Council should stand aside from steel rail
The City Council has rejected by a tie vote a proposed endorsement of steel rail as the technology for the mass transit system.
While a quizzical City Council looks on, the city remains on track to go forward with design and construction of a mass transit system. Council members are divided on which technology to use but their failure to endorse should not delay the project. The Council yielded that decision to a panel of experts who chose a steel-wheel rail line and it should not even try to overturn the panel's decision.
With anti-transit Councilwoman Barbara Marshall absent because of a family emergency, the eight Council members were evenly divided on whether to endorse steel. Only two members voted for a bewildering bill naming three technologies -- rail, rubber-tire and magnetic levitation.
The Council is likely to remain irrelevant, mired in what Mayor Mufi Hannemann accurately described as "a state of chaos and confusion." He said he has told his director of transportation services to begin inserting steel as the chosen technology in the draft environmental impact statement. .
Councilman Romy M. Cachola, who has supported the transit system, voted against the steel-technology endorsement because of his concerns about noise and its effect on property values near the rail line. Lawrence Spurgeon, an environmental engineer at Parsons Brinckerhoff Quade & Douglas, a subcontractor for the project, says "there is almost no difference between the technologies in the noise generated."

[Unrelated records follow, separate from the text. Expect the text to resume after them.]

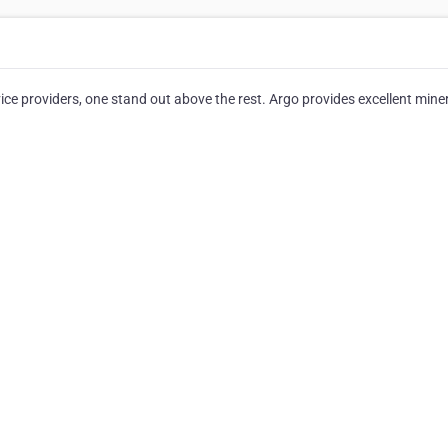
e providers, one stand out above the rest. Argo provides excellent miner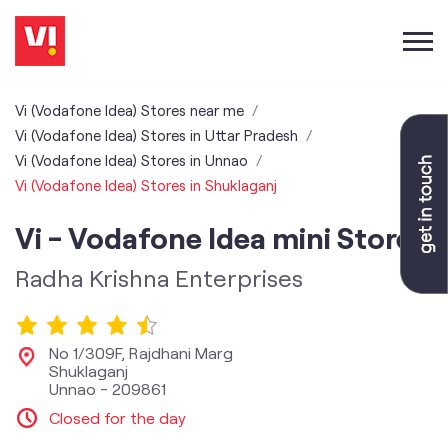
Vi (Vodafone Idea) Stores near me
Vi (Vodafone Idea) Stores in Uttar Pradesh
Vi (Vodafone Idea) Stores in Unnao
Vi (Vodafone Idea) Stores in Shuklaganj
Vi - Vodafone Idea mini Store
Radha Krishna Enterprises
No 1/309F, Rajdhani Marg
Shuklaganj
Unnao
-
209861
Closed for the day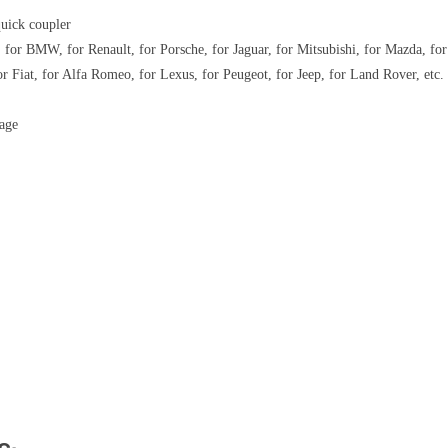
quick coupler
 for BMW, for Renault, for Porsche, for Jaguar, for Mitsubishi, for Mazda, for
or Fiat, for Alfa Romeo, for Lexus, for Peugeot, for Jeep, for Land Rover, etc.
rage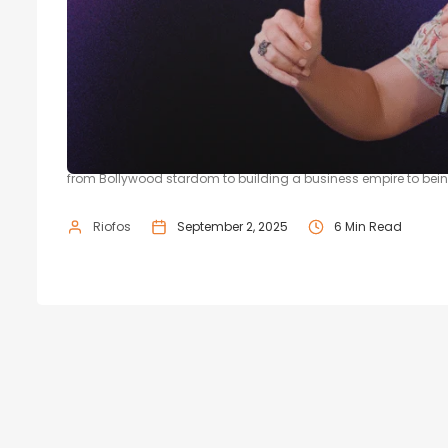
From Miss India to Millionaire: Neh
Speaking at the 21BY72 startup conference season 4, Neha Dhup
from Bollywood stardom to building a business empire to bein
Riofos
September 2, 2025
6 Min Read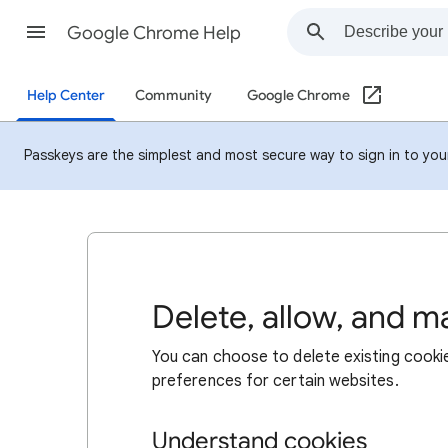
Google Chrome Help
Help Center
Community
Google Chrome
Passkeys are the simplest and most secure way to sign in to your 
Delete, allow, and 
You can choose to delete existing cookie
preferences for certain websites.
Understand cookies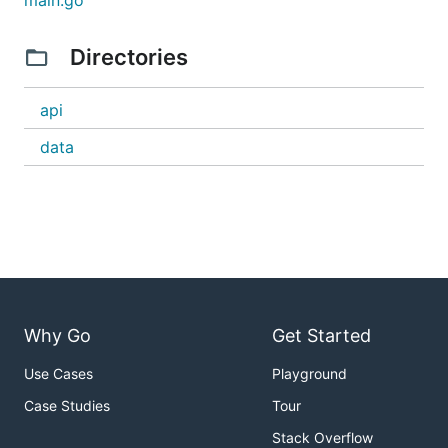
main.go
Directories
api
data
Contributing
Why Go
Get Started
...is welcome! :)
Use Cases
Playground
Case Studies
Tour
Stack Overflow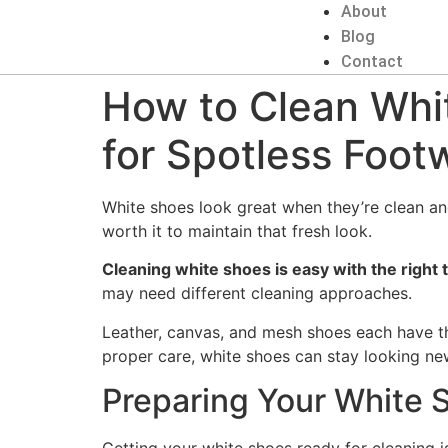
About
Blog
Contact
How to Clean Whi
for Spotless Foot
White shoes look great when they’re clean and 
worth it to maintain that fresh look.
Cleaning white shoes is easy with the right
may need different cleaning approaches.
Leather, canvas, and mesh shoes each have the
proper care, white shoes can stay looking new
Preparing Your White 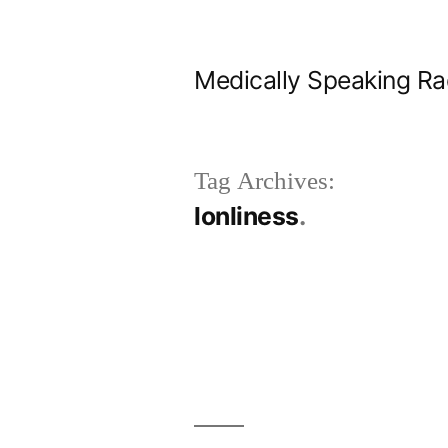
Skip
to
Medically Speaking Ra
content
Tag Archives:
lonliness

The project received an important boost last month when Rep. James Oberstar, D-Minn., chairman of the House Transportation and Infrastructure Committee, promised to support $900 million in federal funds for the $3.8 billion project. After touring the route by helicopter, he said it "would be the most efficient light-rail project in the country. It is essential to undertake this project." Oberstar's counterpart in the Senate is Daniel Inouye.